:: DATA PROVIDED ::
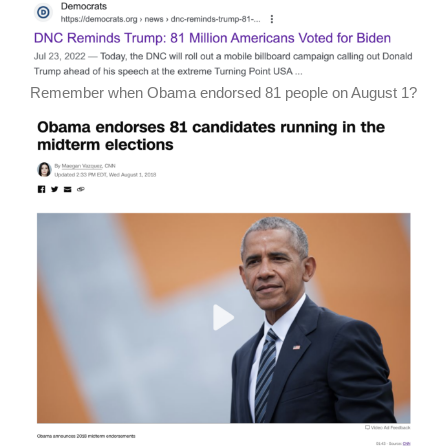
Remember when Obama endorsed 81 people on August 1?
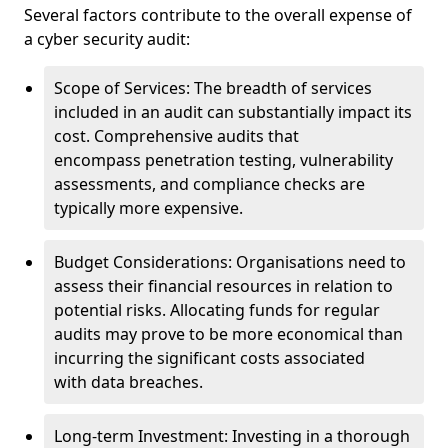
Several factors contribute to the overall expense of
a cyber security audit:
Scope of Services: The breadth of services
included in an audit can substantially impact its
cost. Comprehensive audits that
encompass penetration testing, vulnerability
assessments, and compliance checks are
typically more expensive.
Budget Considerations: Organisations need to
assess their financial resources in relation to
potential risks. Allocating funds for regular
audits may prove to be more economical than
incurring the significant costs associated
with data breaches.
Long-term Investment: Investing in a thorough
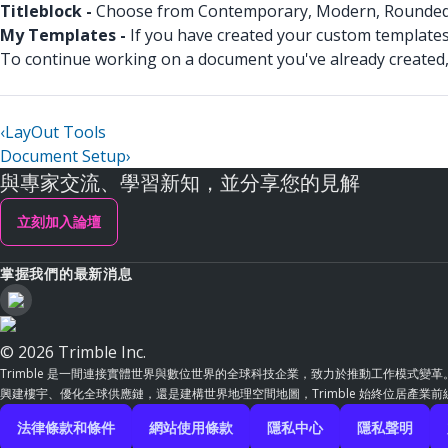
Titleblock -
Choose from Contemporary, Modern, Rounded, Si
My Templates -
If you have created your custom templates
To continue working on a document you've already created,
‹
LayOut Tools
Document Setup
›
與專家交流、學習新知，並分享您的見解
立刻加入論壇
掌握我們的最新消息
© 2026 Trimble Inc.
Trimble 是一間連接實體世界與數位世界的全球科技企業，致力於推動工作模式變
興建樓宇、優化全球供應鏈，還是建構世界地理空間地圖，Trimble 始終位居產業
法律條款和條件
網站使用條款
隱私中心
隱私聲明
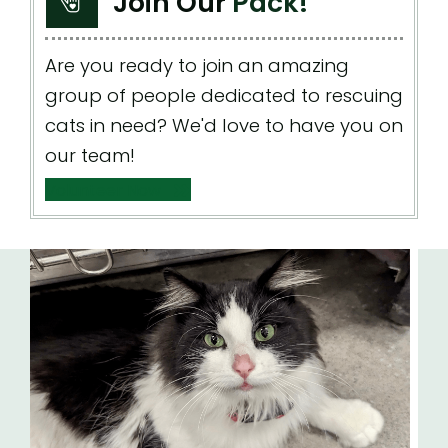
Join Our
Pack!
Are you ready to join an amazing
group of people dedicated to rescuing
cats in need? We'd love to have you on
our team!
Volunteer Now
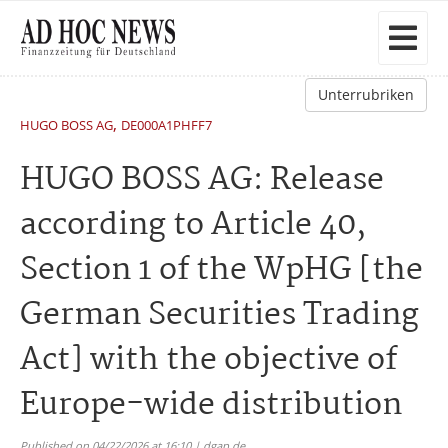
Unterrubriken
,
HUGO BOSS AG
DE000A1PHFF7
HUGO BOSS AG: Release
according to Article 40,
Section 1 of the WpHG [the
German Securities Trading
Act] with the objective of
Europe-wide distribution
Published on 04/22/2026 at 16:10 | dgap.de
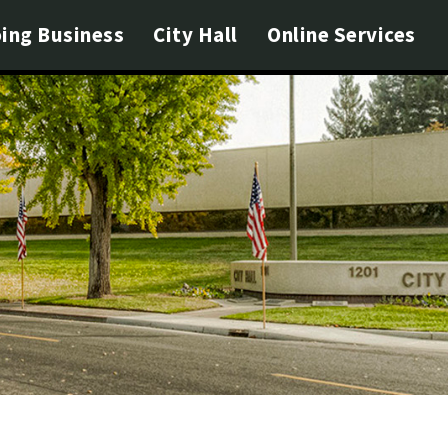
ing Business
City Hall
Online Services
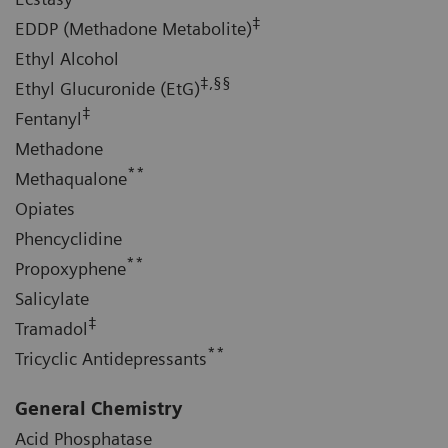
‡
EDDP (Methadone Metabolite)
Ethyl Alcohol
‡,§§
Ethyl Glucuronide (EtG)
‡
Fentanyl
Methadone
**
Methaqualone
Opiates
Phencyclidine
**
Propoxyphene
Salicylate
‡
Tramadol
**
Tricyclic Antidepressants
General Chemistry
Acid Phosphatase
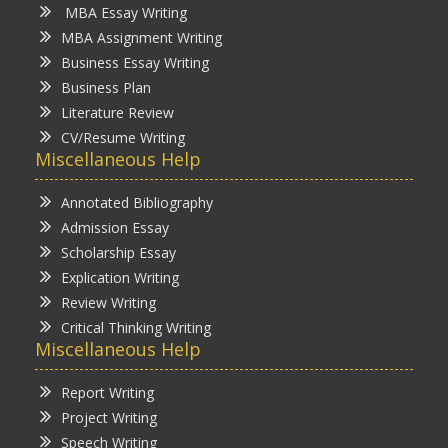
MBA Essay Writing
MBA Assignment Writing
Business Essay Writing
Business Plan
Literature Review
CV/Resume Writing
Miscellaneous Help
Annotated Bibliography
Admission Essay
Scholarship Essay
Explication Writing
Review Writing
Critical Thinking Writing
Miscellaneous Help
Report Writing
Project Writing
Speech Writing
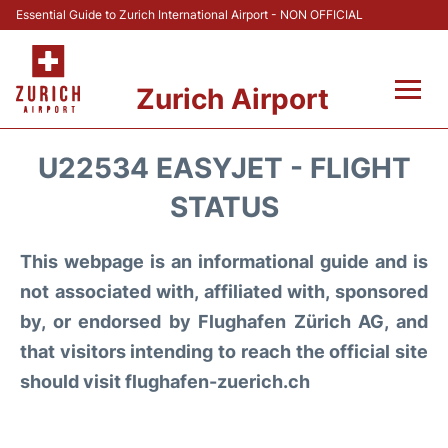
Essential Guide to Zurich International Airport - NON OFFICIAL
Zurich Airport
Fly +
U22534 EASYJET - FLIGHT
Parking & Transport +
STATUS
Car Rental
This webpage is an informational guide and is
not associated with, affiliated with, sponsored
Reviews
by, or endorsed by Flughafen Zürich AG, and
that visitors intending to reach the official site
FAQs
should visit flughafen-zuerich.ch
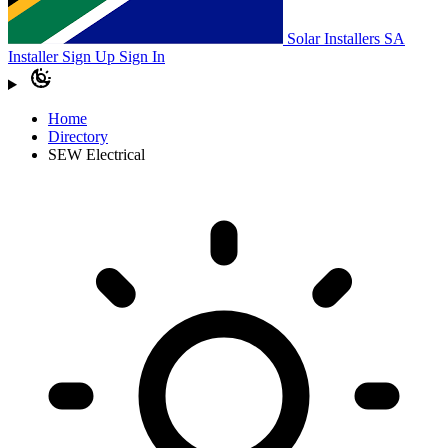
Solar Installers SA
Installer Sign Up
Sign In
Home
Directory
SEW Electrical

:: TO DO ::
Extract every line from the records above that contains the word "need".

:: RESPONSE ::
Budget Considerations: Organisations need to
cats in need? We'd love to have you on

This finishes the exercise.